Production has started at the Colorado Passport Agency and will be expanded to other production facilities over the next few months, the State Department said, and it expects to expand the program to all passport offices by the end of 2007.
A contactless RFID chip in the rear cover of the passport contains the same data as that found on the biographic data page of the passport: name, date of birth, gender, place of birth, dates of passport issuance and expiration, passport number, as well as a digital image of the passport holder.
The State Department said that the passport and the RFID chip contain several security features to prevent forgeries as well as to protect the privacy of the information on the chip.
Metallic anti-skimming material incorporated into the front cover and spine of the e-passport book prevents the chip from being skimmed, or read, when the book is fully closed; Basic Access Control (BAC) technology, which requires that the data page be read electronically to generate a key that unlocks the chip, will prevent skimming and eavesdropping; and a randomized unique identification (RUID) feature will mitigate the risk that an e-passport holder could be tracked. To prevent alteration or modification of the data on the chip, and to allow authorities to validate and authenticate the data, the information on the chip will include an electronic signature (PKI).

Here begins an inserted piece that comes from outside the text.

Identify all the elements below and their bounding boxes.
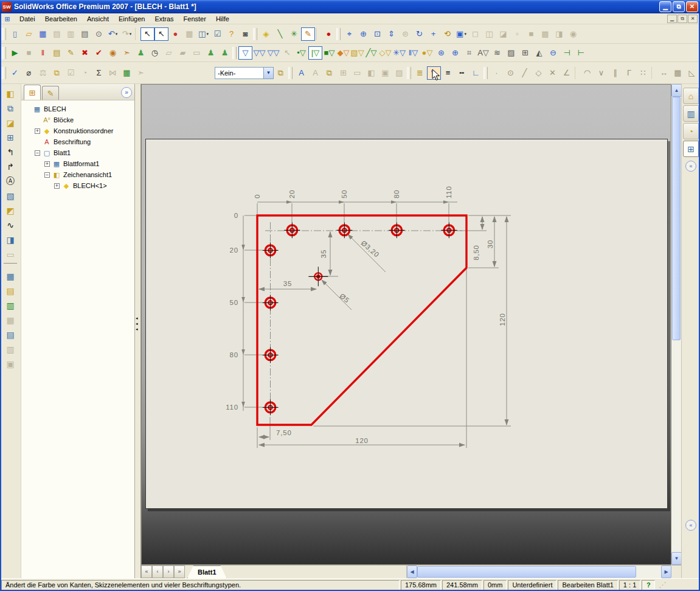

The Department of State is confident that the new e-passport, including biometrics and other improvements, will take security and travel facilitation to a new level. — U.S. Department of State
The passports conform to International Civil Aviation Organization standards for e-passports which contain RFID chips, and hackers in Germany and the Netherlands have already created copies of the RFID chips used in those countries’ passports, which use the same standards.
Others worry that counterfeiters and terrorists will be able to copy information from one passport to another, or alter the information on an existing passport. The State Department refutes that possibility as well, saying that the digital signature technology employed in the new passports would indicate if information has been added, tampered with, or copied from one chip to another — setting off a red flag for a customs officer at a port of entry. — ABC News
Yet the hack, demonstrated at the Black Hat Briefings August 3, works. It is possible, the hackers demonstrated, to make an identical copy of the RFID chip in a passport which will fool the computer into thinking the original passport had been presented.
The Electronic Privacy Information Center in December urged officials to drop use of the chips (PDF). Citing assessments made by the U.S. Department of Homeland Security in its own internal documents, the advocacy group argued that the process of monitoring e-passport scanners requires too much attention from border inspectors and could actually distract them from screening the travelers themselves for suspicious activity. — CNET News.com
State Department officials and industry executives said that the information on the e-passport RFID chip could not be altered due to the use of encryption technology.
But it’s only a matter of time before that too is broken.